The research in this Department investigated the fabrication of ion traps using novel manufacturing techniques. Using Digital Light Processing (DLP) ion traps may be fabricated using dynamic masking rapidly, with low weight, at low cost and at the microscale. Electrodes are formed by thermal evaporation of gold to form smooth conducting surfaces. In collaboration with researchers in the Aston laboratories, Purdue University (http://aston.chem.purdue.edu), a linear ion trap (LIT) with hyperbolic shape electrodes has been designed, simulated, fabricated and tested (see figure 1).
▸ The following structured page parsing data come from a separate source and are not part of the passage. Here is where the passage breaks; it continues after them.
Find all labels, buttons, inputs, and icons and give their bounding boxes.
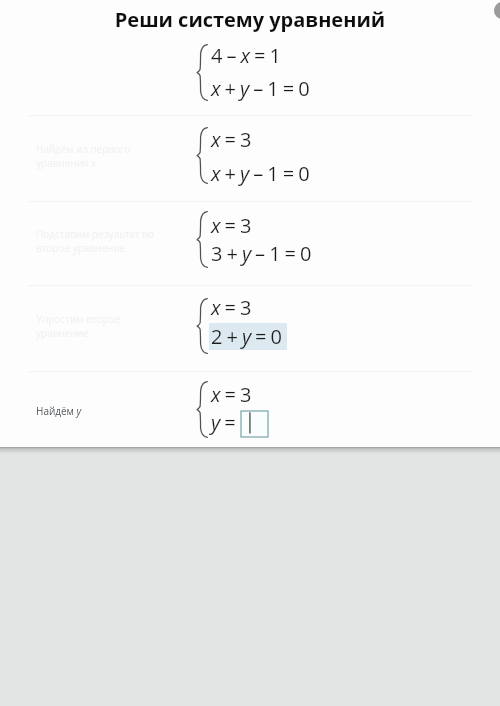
button[interactable]: Найдём y — [36, 404, 164, 418]
staticText: 3 + y – 1 = 0 — [211, 240, 312, 267]
staticText: x = 3 — [211, 126, 252, 153]
staticText: Упростим второе уравнение — [36, 312, 164, 340]
staticText: Реши систему уравнений — [0, 6, 500, 33]
button[interactable]: Подставим результат во второе уравнение — [36, 227, 164, 255]
staticText: x + y – 1 = 0 — [211, 160, 310, 187]
button[interactable]: Поле для ответа — [241, 411, 268, 437]
staticText: 4 – x = 1 — [211, 42, 281, 69]
staticText: x + y – 1 = 0 — [211, 75, 310, 102]
button[interactable]: Упростим второе уравнение — [36, 312, 164, 340]
staticText: x = 3 — [211, 212, 252, 239]
staticText: 2 + y = 0 — [211, 323, 282, 350]
button[interactable]: Профиль — [494, 2, 500, 19]
staticText: Найдём y — [36, 404, 82, 418]
button[interactable] — [209, 323, 287, 350]
staticText: x = 3 — [211, 381, 252, 408]
button[interactable]: Найдём из первого уравнения x — [36, 142, 164, 170]
staticText: x = 3 — [211, 294, 252, 321]
staticText: Подставим результат во второе уравнение — [36, 227, 164, 255]
staticText: Найдём из первого уравнения x — [36, 142, 164, 170]
staticText: y = — [211, 409, 236, 436]
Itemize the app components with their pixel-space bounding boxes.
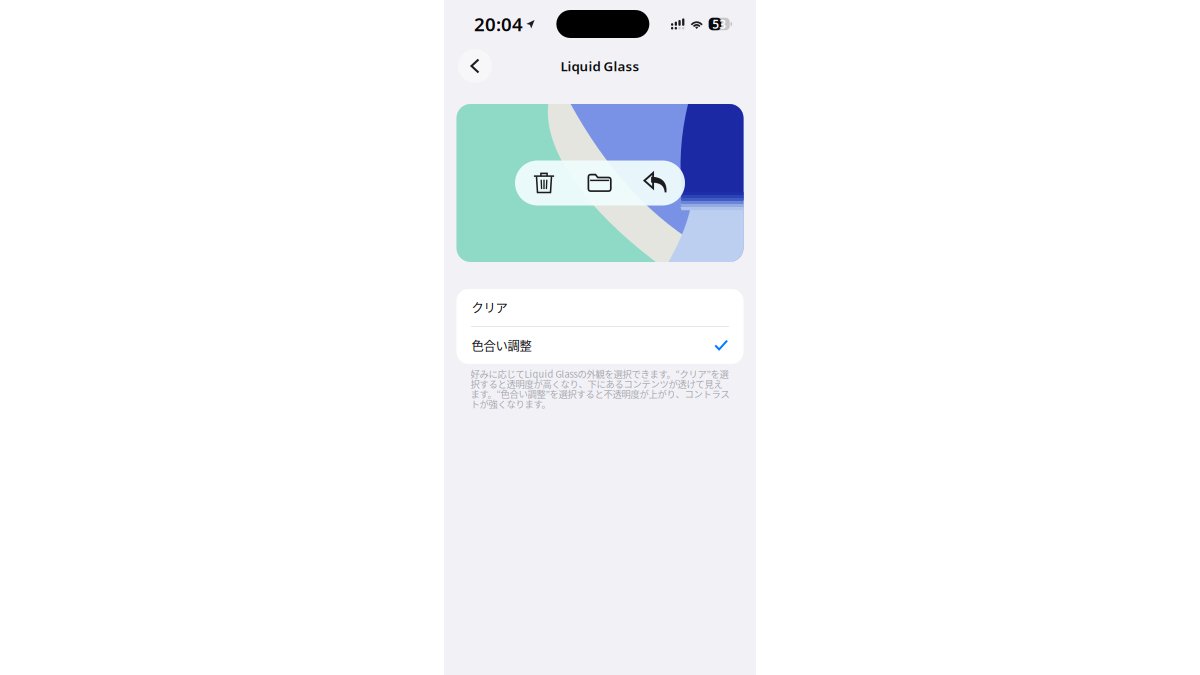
button[interactable]: 色合い調整 xyxy=(456,327,744,364)
button[interactable]: Back xyxy=(458,49,492,83)
button[interactable]: Liquid Glass toolbar preview xyxy=(515,160,685,206)
staticText: 20:04 xyxy=(474,12,523,36)
staticText: Liquid Glass xyxy=(560,57,640,75)
staticText: クリア xyxy=(472,299,508,316)
staticText: 色合い調整 xyxy=(472,336,532,354)
staticText: 53 xyxy=(712,16,726,32)
button[interactable]: クリア xyxy=(456,289,744,326)
staticText: 好みに応じてLiquid Glassの外観を選択できます。“クリア”を選択すると… xyxy=(470,367,730,410)
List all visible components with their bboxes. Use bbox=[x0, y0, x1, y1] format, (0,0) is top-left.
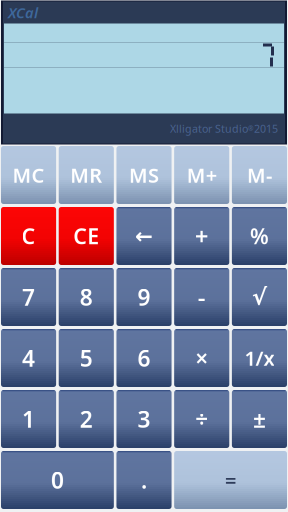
staticText: √ bbox=[252, 284, 267, 310]
staticText: + bbox=[195, 220, 209, 252]
staticText: × bbox=[195, 343, 208, 373]
button[interactable]: . bbox=[116, 451, 172, 509]
button[interactable]: 0 bbox=[1, 451, 114, 509]
staticText: 1 bbox=[22, 404, 35, 434]
button[interactable]: 1 bbox=[1, 390, 56, 448]
staticText: 8 bbox=[80, 282, 93, 312]
staticText: 3 bbox=[138, 404, 150, 434]
button[interactable]: CE bbox=[59, 207, 114, 265]
staticText: 7 bbox=[22, 282, 35, 312]
staticText: 1/x bbox=[244, 345, 274, 371]
staticText: - bbox=[198, 281, 206, 313]
button[interactable]: 7 bbox=[1, 268, 56, 326]
button[interactable]: 8 bbox=[59, 268, 114, 326]
staticText: MS bbox=[129, 162, 159, 188]
staticText: 5 bbox=[80, 343, 93, 373]
button[interactable]: 4 bbox=[1, 329, 56, 387]
button[interactable]: + bbox=[174, 207, 229, 265]
button[interactable]: 6 bbox=[116, 329, 172, 387]
staticText: M- bbox=[247, 162, 272, 188]
button[interactable]: MR bbox=[59, 146, 114, 204]
button[interactable]: - bbox=[174, 268, 229, 326]
button[interactable]: √ bbox=[232, 268, 287, 326]
staticText: CE bbox=[73, 222, 99, 250]
button[interactable]: 1/x bbox=[232, 329, 287, 387]
button[interactable]: ÷ bbox=[174, 390, 229, 448]
staticText: MC bbox=[13, 162, 45, 188]
button[interactable]: × bbox=[174, 329, 229, 387]
button[interactable]: % bbox=[232, 207, 287, 265]
button[interactable]: MC bbox=[1, 146, 56, 204]
staticText: Xlligator Studio bbox=[170, 121, 248, 136]
button[interactable]: 5 bbox=[59, 329, 114, 387]
staticText: M+ bbox=[187, 162, 217, 188]
staticText: 2 bbox=[80, 404, 93, 434]
button[interactable]: 9 bbox=[116, 268, 172, 326]
button[interactable]: C bbox=[1, 207, 56, 265]
staticText: 2015 bbox=[254, 121, 278, 136]
staticText: ± bbox=[253, 404, 266, 434]
staticText: 6 bbox=[138, 343, 150, 373]
staticText: ÷ bbox=[195, 404, 208, 434]
button[interactable]: 3 bbox=[116, 390, 172, 448]
button[interactable]: = bbox=[174, 451, 287, 509]
staticText: 4 bbox=[22, 343, 35, 373]
button[interactable]: 2 bbox=[59, 390, 114, 448]
staticText: MR bbox=[70, 162, 102, 188]
staticText: 0 bbox=[51, 465, 64, 495]
button[interactable]: M- bbox=[232, 146, 287, 204]
staticText: ← bbox=[135, 224, 153, 248]
staticText: ® bbox=[248, 124, 254, 133]
staticText: = bbox=[225, 467, 236, 493]
staticText: % bbox=[250, 222, 269, 250]
button[interactable]: M+ bbox=[174, 146, 229, 204]
staticText: . bbox=[141, 465, 147, 495]
staticText: 9 bbox=[138, 282, 150, 312]
button[interactable]: ← bbox=[116, 207, 172, 265]
button[interactable]: ± bbox=[232, 390, 287, 448]
staticText: XCal bbox=[8, 3, 38, 22]
staticText: C bbox=[22, 222, 36, 250]
button[interactable]: MS bbox=[116, 146, 172, 204]
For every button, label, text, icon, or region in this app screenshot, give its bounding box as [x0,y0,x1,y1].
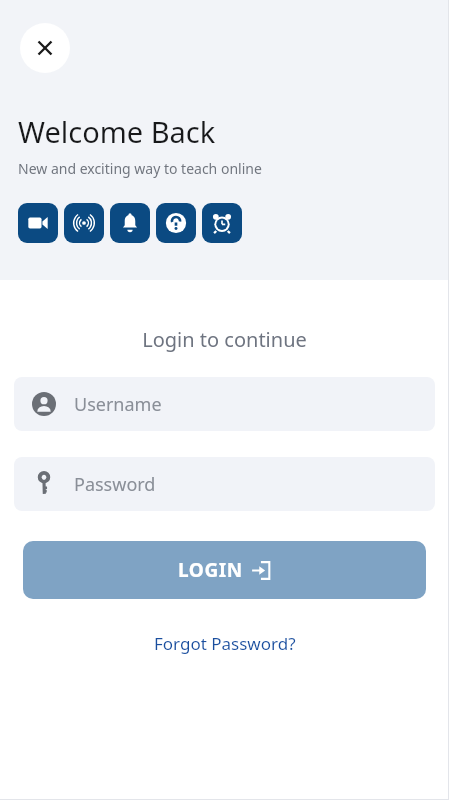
button[interactable]: Forgot Password? [148,628,302,659]
staticText: Login to continue [0,326,449,353]
button[interactable]: Notifications [110,203,150,243]
button[interactable]: Alarm [202,203,242,243]
staticText: New and exciting way to teach online [18,159,262,178]
staticText: LOGIN [178,557,243,583]
button[interactable]: Live broadcast [64,203,104,243]
button[interactable]: Help [156,203,196,243]
staticText: Forgot Password? [154,632,296,655]
button[interactable]: Video call [18,203,58,243]
button[interactable]: LOGIN [23,541,426,599]
staticText: Password [74,472,156,497]
button[interactable]: Password [14,457,435,511]
staticText: Welcome Back [18,112,216,151]
button[interactable]: Username [14,377,435,431]
staticText: Username [74,392,162,417]
button[interactable]: Close [20,23,70,73]
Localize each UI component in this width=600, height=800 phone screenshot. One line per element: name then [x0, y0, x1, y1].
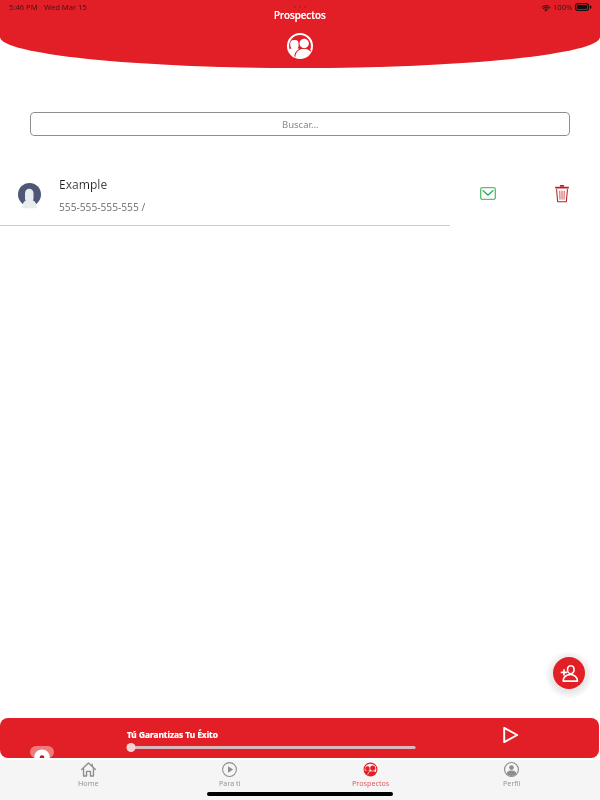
button[interactable]: Para ti — [159, 760, 300, 788]
button[interactable]: Example — [0, 168, 600, 225]
staticText: Tú Garantizas Tu Éxito — [127, 729, 218, 740]
button[interactable]: Play — [498, 723, 522, 747]
button[interactable]: Tú Garantizas Tu Éxito — [0, 718, 599, 758]
staticText: Prospectos — [274, 9, 326, 22]
button[interactable]: Add prospect — [553, 657, 585, 689]
staticText: Home — [78, 778, 99, 788]
button[interactable]: Prospects — [285, 31, 315, 61]
button[interactable]: Delete — [544, 175, 580, 211]
staticText: Para ti — [219, 778, 241, 788]
button[interactable]: Perfil — [441, 760, 582, 788]
staticText: 100% — [553, 2, 573, 12]
button[interactable]: Home — [18, 760, 159, 788]
staticText: Perfil — [503, 778, 521, 788]
button[interactable]: Buscar... — [30, 112, 570, 136]
staticText: 5:46 PM — [9, 2, 38, 12]
staticText: 555-555-555-555 / — [59, 200, 146, 214]
staticText: Wed Mar 15 — [44, 2, 87, 12]
button[interactable]: Prospectos — [300, 760, 441, 788]
staticText: Prospectos — [352, 778, 390, 788]
staticText: Example — [59, 176, 108, 192]
staticText: Buscar... — [282, 118, 319, 131]
button[interactable]: Send email — [470, 175, 506, 211]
The mass range of the trap was found to extend from 100 up to 1900 Da. This is unusual for the level of voltage excitation used (2.2kV) and is a consequence of the hyperbolic shape of the electrodes, which provide an electric field closer to the ideal than other reported traps which use circular or non hyperbolic electrode shapes. The LIT was mounted in a hand portable vacuum system and used for the identification of a range of substances including rhodamine B, cocaine, methamphetamine and ultramark.
Figure 1. (a) CAD model and actual prototype of the LIT, (b) exploded assembly of LIT showing threaded hole and ion entrance/extract details, (c) LIT electrode profile, (d) mass spectra obtained for ultramark dye.